After leaving the Cowboy Museum in Oakdale we stopped at the sandwich shop and got ourselves some lunch to take with us to Knights Ferry. Upon arriving at Knights Ferry we were looking forward to eating our lunch at the picnic table near the river. We no more sat down and started to unwrap our sandwiches when we were invaded by bees. We were so bummed and quickly jumped back in the car with the windows rolled up and the air conditioner going and ate our lunch.
After filling our bellies and surviving the bee invasion we headed down the short trail to the ruins of Knights Ferry flour mill/hydroelectric plant and the covered bridge.

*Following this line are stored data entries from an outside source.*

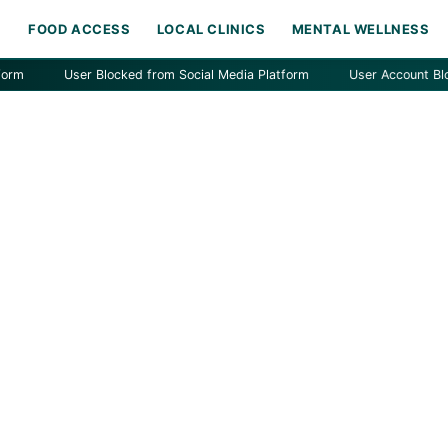
H
FOOD ACCESS
LOCAL CLINICS
MENTAL WELLNESS
User Blocked from Social Media Platform
User Account Blocked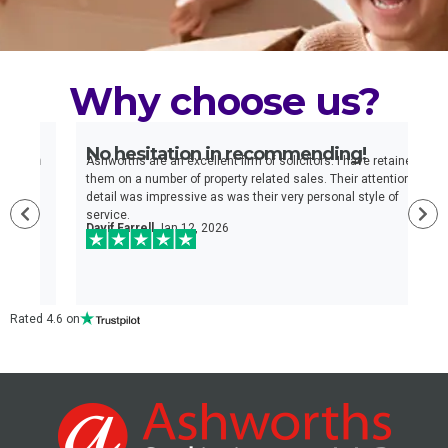
Why choose us?
No hesitation in recommending!
E
n
Ashworths are an excellent firm of solicitors. I have retained
I
e
them on a number of property related sales. Their attention to
t
detail was impressive as was their very personal style of
q
service.
a
Davif Farrell
Jan 12, 2026
w
c
Rated 4.6 on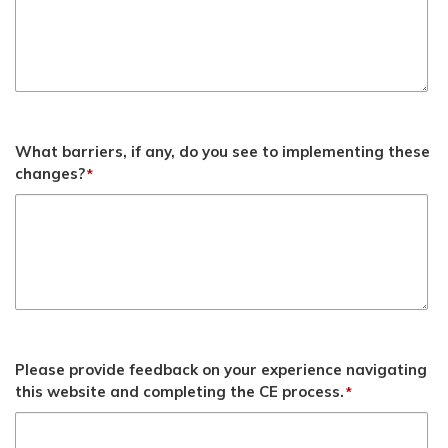
What barriers, if any, do you see to implementing these
changes?
*
Please provide feedback on your experience navigating
this website and completing the CE process.
*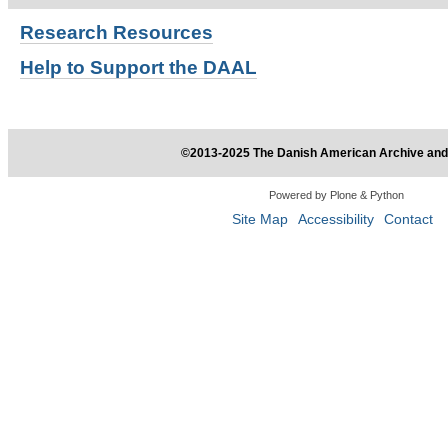
Research
Resources
Help to Support the DAAL
©2013-2025 The Danish American Archive and 
Powered by Plone & Python
Site Map
Accessibility
Contact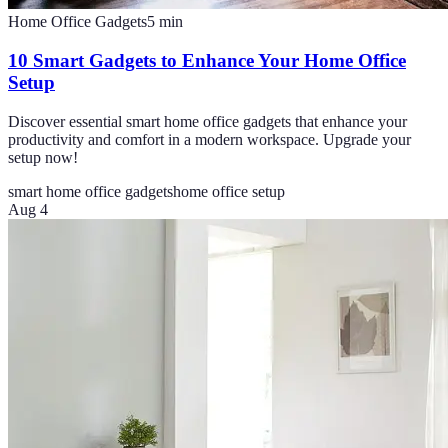
Home Office Gadgets
5
min
10 Smart Gadgets to Enhance Your Home Office
Setup
Discover essential smart home office gadgets that enhance your
productivity and comfort in a modern workspace. Upgrade your
setup now!
smart home office gadgets
home office setup
Aug 4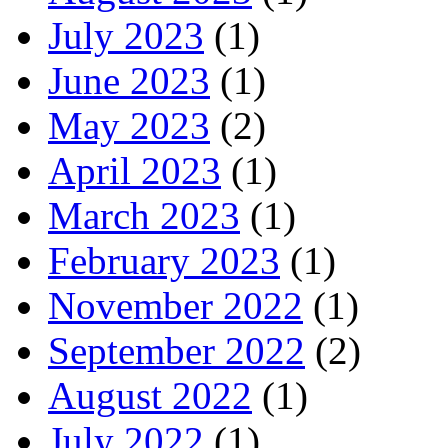
July 2023
(1)
June 2023
(1)
May 2023
(2)
April 2023
(1)
March 2023
(1)
February 2023
(1)
November 2022
(1)
September 2022
(2)
August 2022
(1)
July 2022
(1)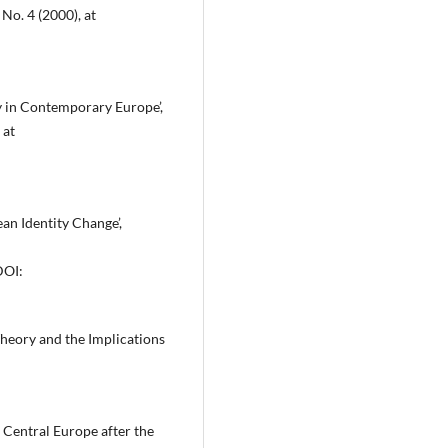
No. 4 (2000), at
ty in Contemporary Europe’,
 at
an Identity Change’,
DOI:
Theory and the Implications
 Central Europe after the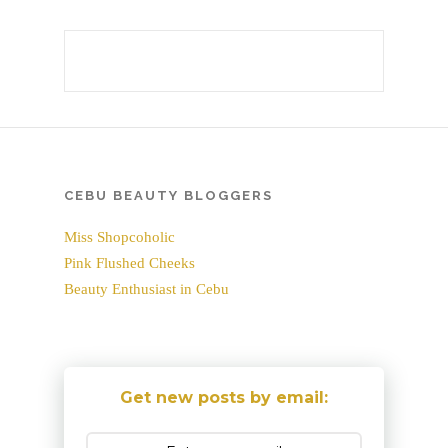
CEBU BEAUTY BLOGGERS
Miss Shopcoholic
Pink Flushed Cheeks
Beauty Enthusiast in Cebu
Get new posts by email: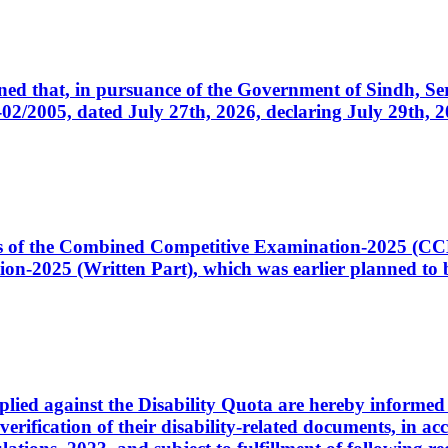
cerned that, in pursuance of the Government of Sindh, 
005, dated July 27th, 2026, declaring July 29th, 202
ates of the Combined Competitive Examination-2025 (C
-2025 (Written Part), which was earlier planned to be
plied against the Disability Quota are hereby informed 
 verification of their disability-related documents, in 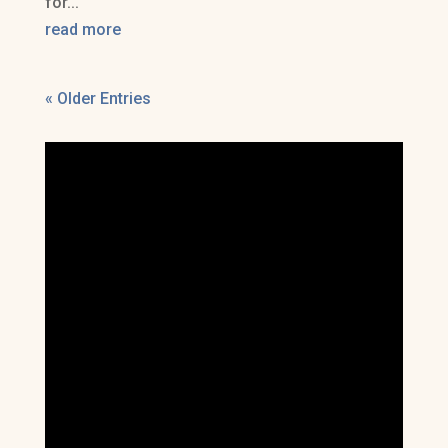
for...
read more
« Older Entries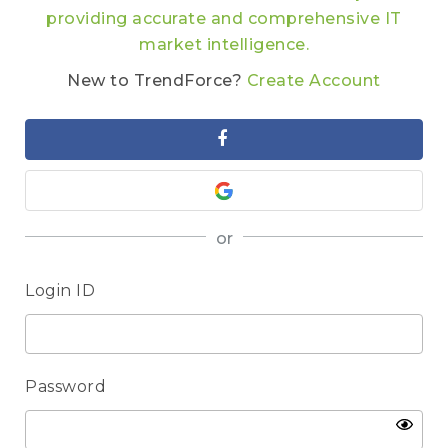
providing accurate and comprehensive IT
market intelligence.
New to TrendForce?
Create Account
or
Login ID
Password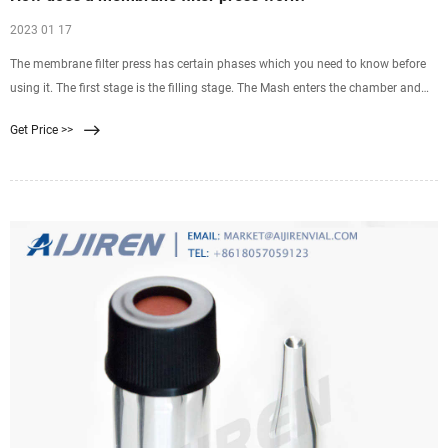
2023 01 17
The membrane filter press has certain phases which you need to know before
using it. The first stage is the filling stage. The Mash enters the chamber and
therefore it feeds the pump thoroughly. This is the very first stage and is hence
Get Price >>
known as the filling stage. As the name suggests the same work is being done
by it.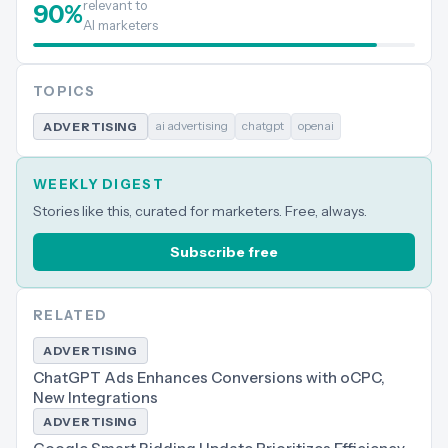
relevant to
90
%
AI marketers
TOPICS
ai advertising
chatgpt
openai
ADVERTISING
WEEKLY DIGEST
Stories like this, curated for marketers. Free, always.
Subscribe free
RELATED
ADVERTISING
ChatGPT Ads Enhances Conversions with oCPC,
New Integrations
ADVERTISING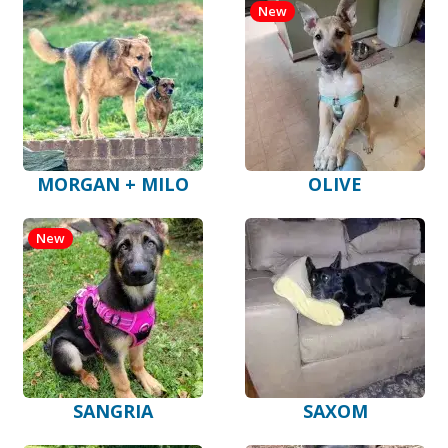
New
MORGAN + MILO
OLIVE
New
SANGRIA
SAXOM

Knights Ferry was first settled by Dr. William Knight in the spring of 1849. Dr. Knight, being a doctor was also a prominent fur trader that founded other towns in Northern California such as Knights Landing. The site of Knights Ferry was chosen as a good location to establish a ferry that would cross the Stanislaus River, and provide Knight a profitable venture in a yet undeveloped part of California. Knight partnered with a local named James Vantine, and with the help of an old whaling vessel, they built a ferry. Located between the port of Stockton and the Sierra foothills which were rich at the time in gold, Knights Ferry became a hot-spot to cross the river during the gold rush. Unfortunately for Dr. Knight, he was murdered in the middle of town in late 1849. After Knight’s death, James Vantine operated the ferry alone until he formed a new partnership with John and Lewis Dent, brothers to President Ulysses S. Grants wife, Julia Grant. In the late 1850’s a man named David Locke built a flour mill and eventually bought out the Dent brothers and retained control of crossing the Stanislaus at Knights Ferry. Instead of keeping the ferry, Locke suggested the idea of putting in a bridge and in early 1857 the first bridge spanning over the river in Knights Ferry opened. During the spring of 1862 with a heavy winter and early warm spring rains created an abundance of water in the Stanislaus River, and flood waters raged through Knights Ferry at levels that nearly reached the tops of the cliffs. The bridge was built sturdily, and the water did not take it down, but upriver the bridge at two-mile bar was not built as well and it washed down and destroyed the Knights Ferry Bridge along with the flour mill. In 1863 a new mill was built by David Tulloch as well as the present-day Knights Ferry covered bridge, it spans 330 feet and is the longest covered bridge west of the Mississippi. At the turn of the century, Charles Tulloch, David’s son converted the flour mill into a hydroelectric plant. This was Californias first hydroelectric plant and what you see today are the ruins of that plant. The covered bridge was closed to auto traffic in 1981 and is accessible to cross on foot.
Many of the relics of the gold-rush, the old mill, the covered bridge, the fire station, as well as the general store and hotel, can still be seen in present day Knights Ferry. The general store has been in operation for over 100 years as well as the local bed and breakfast.